With continuing reference to FIG. 1, in one embodiment, the storage subsystem 26 (see FIG. 1) may include a storage module 70 and a storage database 72. The file saving platform 24 may be configured to store the one or more images 62, 64, 66 in the storage module 70 and store the reference pointers corresponding to the one or more images 62, 64, 66 in the storage database 72. Alternatively, in certain other embodiments, the file saving platform 24 may be configured to store the reference pointers corresponding to the one or more images 62, 64, 66 in the storage module 70 and store the one or more images 62, 64, 66 in the storage database 72. Subsequently, a listing of these reference pointers may be presented to the clinician. By way of example, the listing of the reference pointers corresponding to the images 62, 64, 66 may be displayed on the display 48 (see FIG. 2).

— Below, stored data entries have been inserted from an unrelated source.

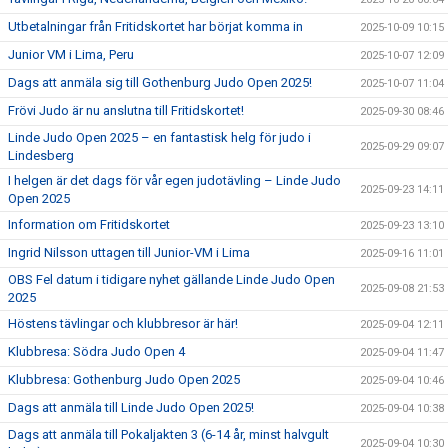
Utbetalningar från Fritidskortet har börjat komma in
2025-10-09 10:15
Junior VM i Lima, Peru
2025-10-07 12:09
Dags att anmäla sig till Gothenburg Judo Open 2025!
2025-10-07 11:04
Frövi Judo är nu anslutna till Fritidskortet!
2025-09-30 08:46
Linde Judo Open 2025 – en fantastisk helg för judo i
2025-09-29 09:07
Lindesberg
I helgen är det dags för vår egen judotävling – Linde Judo
2025-09-23 14:11
Open 2025
Information om Fritidskortet
2025-09-23 13:10
Ingrid Nilsson uttagen till Junior-VM i Lima
2025-09-16 11:01
OBS Fel datum i tidigare nyhet gällande Linde Judo Open
2025-09-08 21:53
2025
Höstens tävlingar och klubbresor är här!
2025-09-04 12:11
Klubbresa: Södra Judo Open 4
2025-09-04 11:47
Klubbresa: Gothenburg Judo Open 2025
2025-09-04 10:46
Dags att anmäla till Linde Judo Open 2025!
2025-09-04 10:38
Dags att anmäla till Pokaljakten 3 (6-14 år, minst halvgult
2025-09-04 10:30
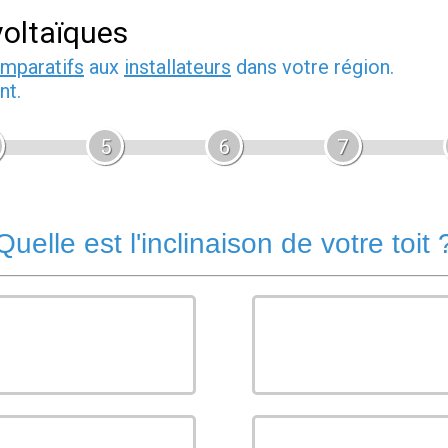
oltaïques
omparatifs
aux
installateurs
dans votre région.
nt.
5
6
7
Quelle est l'inclinaison de votre toit 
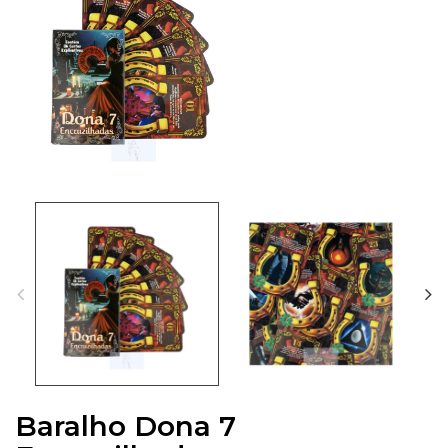
Baralho Dona 7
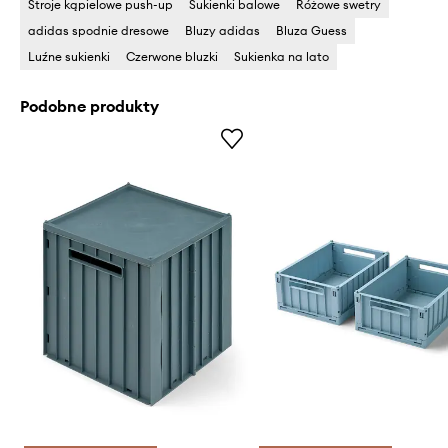
Stroje kąpielowe push-up
Sukienki balowe
Różowe swetry
adidas spodnie dresowe
Bluzy adidas
Bluza Guess
Luźne sukienki
Czerwone bluzki
Sukienka na lato
Podobne produkty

Traditionally, use of certain techniques entails storing of the images in the database, thereby resulting in the size of the database growing with each image added. By implementing the method of attaching one or objects, such as images, to the data repository as described hereinabove, the reference pointers associated with each of the one or more images may be saved in the storage database 72, thereby circumventing the shortcomings of presently available techniques.

It may be desirable for a user, such as a clinician, to access one or more images. These images may generally be referred to as images of interest. In accordance with exemplary aspects of the present technique, once it is desirable for the clinician to access one or more images of interest, the clinician may select the one or more reference pointers from the listing of reference pointers displayed on the display 48, for instance. In other words, the clinician is selecting one or more reference pointers corresponding to the images of interest. More particularly, once the clinician selects the reference pointers corresponding to the images of interest, then the selected reference pointers may in turn be configured to access the corresponding images of interest from the storage module 70. The working of the file saving platform 24 and the link generator module 68 will be described in greater detail with reference to FIGS. 4-6.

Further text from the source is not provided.